Karlsbad ist wunderschön,, seinem Ruf entsprechend; doch ich lebe einsam und fühle kein Verlangen, diese zu durchbrechen oder mich irgendwelchen Distraktionen hinzugeben. Außerdem habe ich das absolute Bestreben, der Wiederherstellung meiner Gesundheit zu leben, auch wenn dieses Streben vergeblich

sein sollte. Ich habe einen einzigen Brief von Dir in Wien erhalten; ich hätte Dir gerne darauf geantwortet, wenn ich in dem Maße fähig gewesen wäre, auf Deine Gedankengänge einzugehen. Dein Erlebnis mit der „Pathetique“ empfand ich tief, weckte es doch in mir Erinnerungen an durchwachte Nächte mit ihr, wo ich mich ihren Schmerzen und ihrer Glut hingab. Ich machte jeden einzelnen Satz, jeden Takt mit. Das Durchleben, es muss eine berauschende Gemeinsamkeit werden.

Meine armen Eltern sind bis zum 15.X. von der Luftkatastrophe verschont geblieben. So bin ich glücklich, wenn ich höre, dass das Schlimmste über sie wie auch über Dich nicht hereingebrochen ist, und man muss doch dessen jeden Tag gegenwärtig sein. Ja, es steht noch Furchtbares bevor, bevor die Dissolution des Reiches Tatsache

wird. Man schreitet zu den letzten Mitteln der Frauen, Greise und Kinder. Ich erinnere mich, als ich einmal im Bürgerspital diese Prognose stellte, ich nur selbst bei sonst wohl gesinnten Kollegen einen heftigen Widerspruch und im [...] völlige [...]zu zog. Es wird Wahrheit, was uns die Musik nur schon lange in ihrem tiefen Spiegel offenbarte.

Stehst Du mit meinen Eltern noch telefonisch in Verbindung? Das gemeinsame Schicksal wird bei meiner Mutter wohl manche Schwierigkeiten unterdrücken.

Doch wie geht es Dir, Liebe?

Schreibe mir recht oft und viel, Du weißt,

dass ich so gerne Deine Worte lese, weil sie einem wohl tun. Abgesehen davon ist Dein Stil immer excellent und zuweilen von einer seltenen Prägnanz der Sprache.

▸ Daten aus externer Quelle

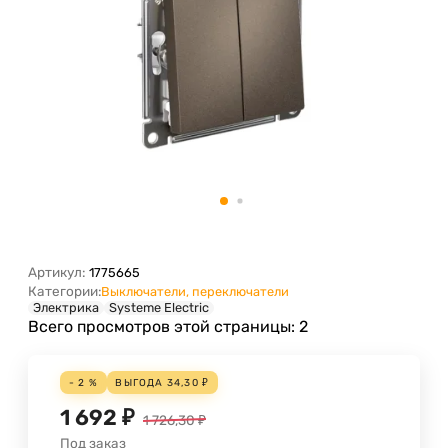
Артикул:
1775665
Категории:
Выключатели, переключатели
Электрика
Systeme Electric
Всего просмотров этой страницы:
2
- 2 %
ВЫГОДА
34,30
₽
1 692
₽
1 726,30
₽
Под заказ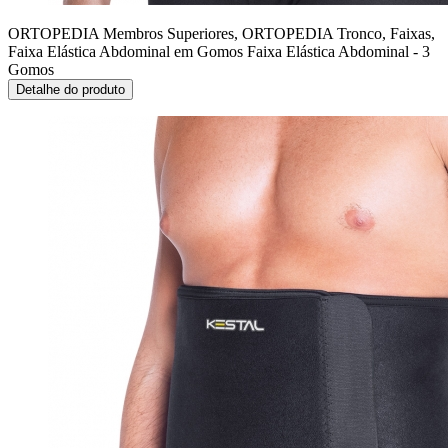
ORTOPEDIA Membros Superiores, ORTOPEDIA Tronco, Faixas,
Faixa Elástica Abdominal em Gomos
Faixa Elástica Abdominal - 3
Gomos
Detalhe do produto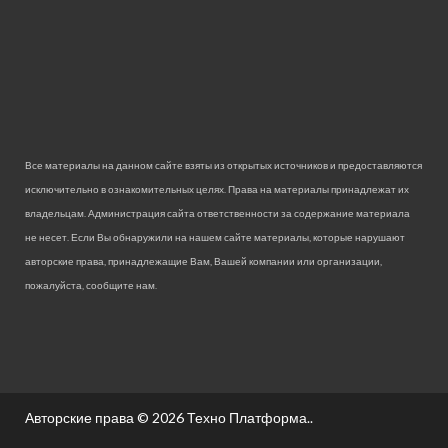
Все материалы на данном сайте взяты из открытых источников и предоставляются
исключительно в ознакомительных целях. Права на материалы принадлежат их
владельцам. Администрация сайта ответственности за содержание материала
не несет. Если Вы обнаружили на нашем сайте материалы, которые нарушают
авторские права, принадлежащие Вам, Вашей компании или организации,
пожалуйста, сообщите нам.
Авторские права © 2026
Техно Платформа.
.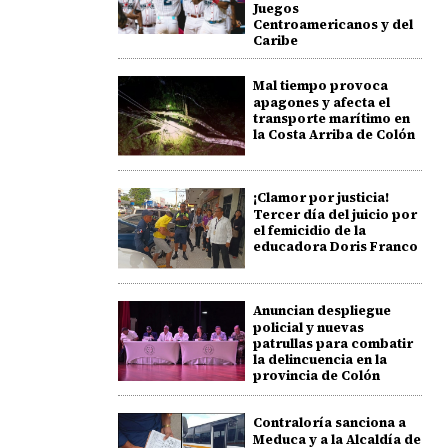
Juegos
Centroamericanos y del
Caribe
Mal tiempo provoca
apagones y afecta el
transporte marítimo en
la Costa Arriba de Colón
¡Clamor por justicia!
Tercer día del juicio por
el femicidio de la
educadora Doris Franco
Anuncian despliegue
policial y nuevas
patrullas para combatir
la delincuencia en la
provincia de Colón
Contraloría sanciona a
Meduca y a la Alcaldía de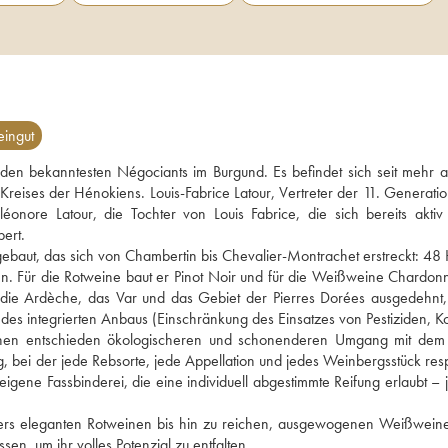
ingut
en bekanntesten Négociants im Burgund. Es befindet sich seit mehr al
Kreises der Hénokiens. Louis-Fabrice Latour, Vertreter der 11. Generation
onore Latour, die Tochter von Louis Fabrice, die sich bereits aktiv 
ert.
gebaut, das sich von Chambertin bis Chevalier-Montrachet erstreckt: 48 H
. Für die Rotweine baut er Pinot Noir und für die Weißweine Chardonn
 die Ardèche, das Var und das Gebiet der Pierres Dorées ausgedehnt,
des integrierten Anbaus (Einschränkung des Einsatzes von Pestiziden, Ko
 einen entschieden ökologischeren und schonenderen Umgang mit dem T
 bei der jede Rebsorte, jede Appellation und jedes Weinbergsstück respe
igene Fassbinderei, die eine individuell abgestimmte Reifung erlaubt – j
onders eleganten Rotweinen bis hin zu reichen, ausgewogenen Weißweine
sen, um ihr volles Potenzial zu entfalten…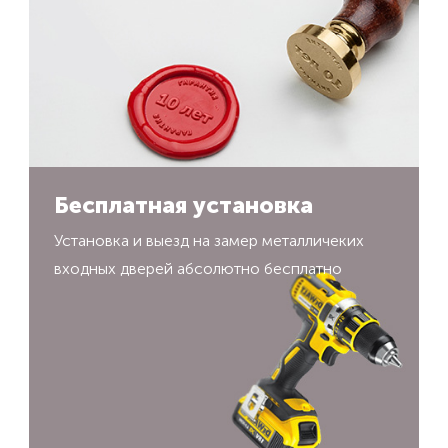
Бесплатная установка
Установка и выезд на замер металличеких
входных дверей абсолютно бесплатно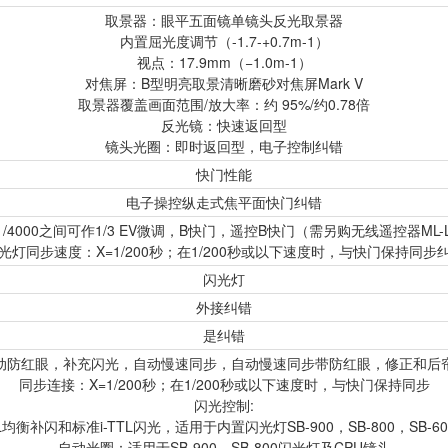
取景器：眼平五面镜单镜头反光取景器
内置屈光度调节（-1.7-+0.7m-1）
视点：17.9mm（−1.0m-1）
对焦屏：B型明亮取景清晰磨砂对焦屏Mark V
取景器覆盖画面范围/放大率：约 95%/约0.78倍
反光镜：快速返回型
镜头光圈：即时返回型，电子控制纠错
快门性能
电子操控纵走式焦平面快门纠错
-1/4000之间可作1/3 EV微调，B快门，遥控B快门（需另购无线遥控器ML-
光灯同步速度：X=1/200秒；在1/200秒或以下速度时，与快门保持同步
闪光灯
外接纠错
是纠错
动防红眼，补充闪光，自动慢速同步，自动慢速同步带防红眼，修正和后
同步连接：X=1/200秒；在1/200秒或以下速度时，与快门保持同步
闪光控制:
L均衡补闪和标准i-TTL闪光，适用于内置闪光灯SB-900，SB-800，SB
自动光圈：适用于SB-900，SB-800闪光灯及CPU镜头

Weißt Du Röschen, ich möchte so schreiben können, wie ich sprechen kann. Du kannst es - dieses Unvermögen ist leider eine Tatsche, während es bei Dir Bescheidenheit ist, wenigstens mir gegenüber, nicht so zu sprechen, wie es Deine Briefe so wundervoll auszeichnet.

In Liebe
Dein Theo

Man hat sich dazu bequemt, mich mit Wirkung vom 1.6.44 zum Oberarzt zu befördern.